2018年02月11日

working path

 先日、ER25というコレット・チャックを取り付けた様子を紹介した。これはどう考えても、ワーキング・パスが長いからダメである。職人の言葉では、「道中が長い」と言う。
 要するに工具が飛び出しているから、スピンドルの位置が高い。即ちコラム(柱)の高い位置にスピンドルが留まっているわけで、コラムが撓み易い。刃物はスピンドルから飛び出しているので、これまた撓み易い。極めて不利である。工作の力が伝達される経路(path)はなるべく短くしなければならない。

micro mill with ER11 自宅の工具箱を隅から隅まで探した所、ER11が出て来た。しかもMT2が付いている。これなら20 mmほど短くなる。左の写真は取り替えてみた様子を示す。MT2の引きコレットに直接つけると、さらに20mm弱短くできるが、取り外しが大変だ。

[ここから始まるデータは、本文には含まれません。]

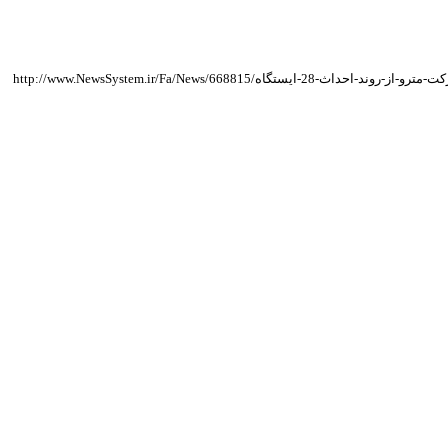
http://www.New/گزارش-شرکت-مترو-از-روند-احداث-28-ایستگاه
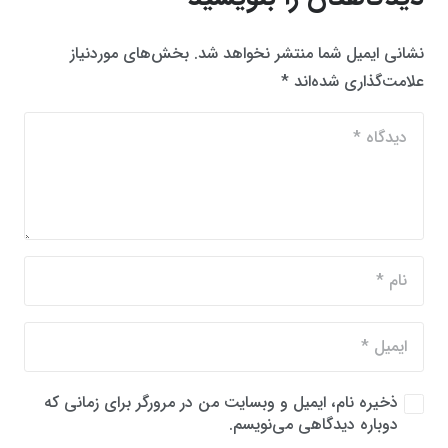
نشانی ایمیل شما منتشر نخواهد شد.
بخش‌های موردنیاز
علامت‌گذاری شده‌اند
*
ذخیره نام، ایمیل و وبسایت من در مرورگر برای زمانی که
دوباره دیدگاهی می‌نویسم.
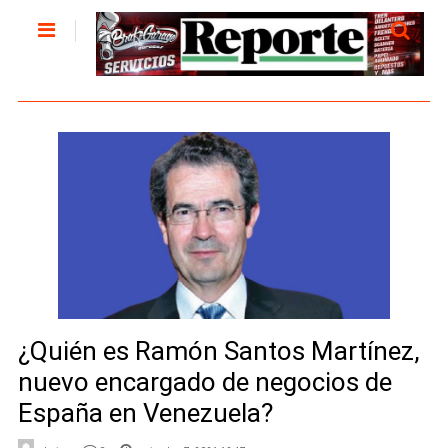
¿Quién es Ramón Santos Martínez,
nuevo encargado de negocios de
España en Venezuela?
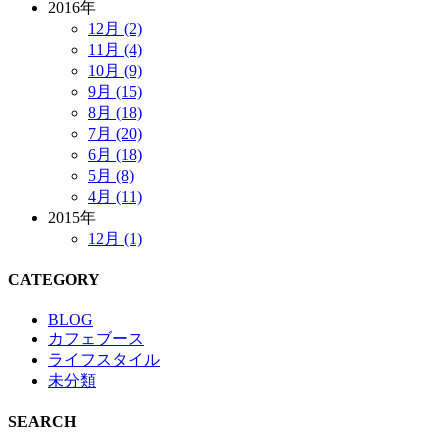
2016年
12月 (2)
11月 (4)
10月 (9)
9月 (15)
8月 (18)
7月 (20)
6月 (18)
5月 (8)
4月 (11)
2015年
12月 (1)
CATEGORY
BLOG
カフェブース
ライフスタイル
未分類
SEARCH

 とにかく刃物は短くくわえて、スピンドルは最大限低く保つのがコツだ。ワーク(被工作物)は万力の上の面ぎりぎりで把持する。そういう意味では各種の高さの平行台(正直板、ヨーカンともいう)を所有し、最良の高さに保持しなければならないのだ。以前雑誌の記事で、「万力の底の部分にワークを置く」とあったが、あまりにもお粗末であった。絶対にやってはいけないことである。
 ER11は小さなコレット群で、掴める範囲は 0.5〜6 mm であるが、実際に使うのは4 mm と6 mmだけだろう。それらを専用に残して、あとは自宅に持って帰った。

ER11 collets 堅木の小片があったので、7/16 インチ(11.1 mm)径の刃物でコレットの置台を作った。鉛筆で罫書きを入れたけれども、DROの数字だけを見て作ったので、罫書きの意味は全くなかった。

 ER25は旋盤の方に移設してみよう。8 mm径までなら材料を貫通させられることが分かった。ただし、引きボルトがない場合である。普通の作業なら引きボルトは要らないだろう。もっぱら、6 mm径までの部品作成専用である。
 引きボルトは、M10 で首下110 mmのネジがあれば良い。中空のネジであれば好都合だが、作りにくい。MT3の引きボルトは中空のものを見たことがあるが、最近はない。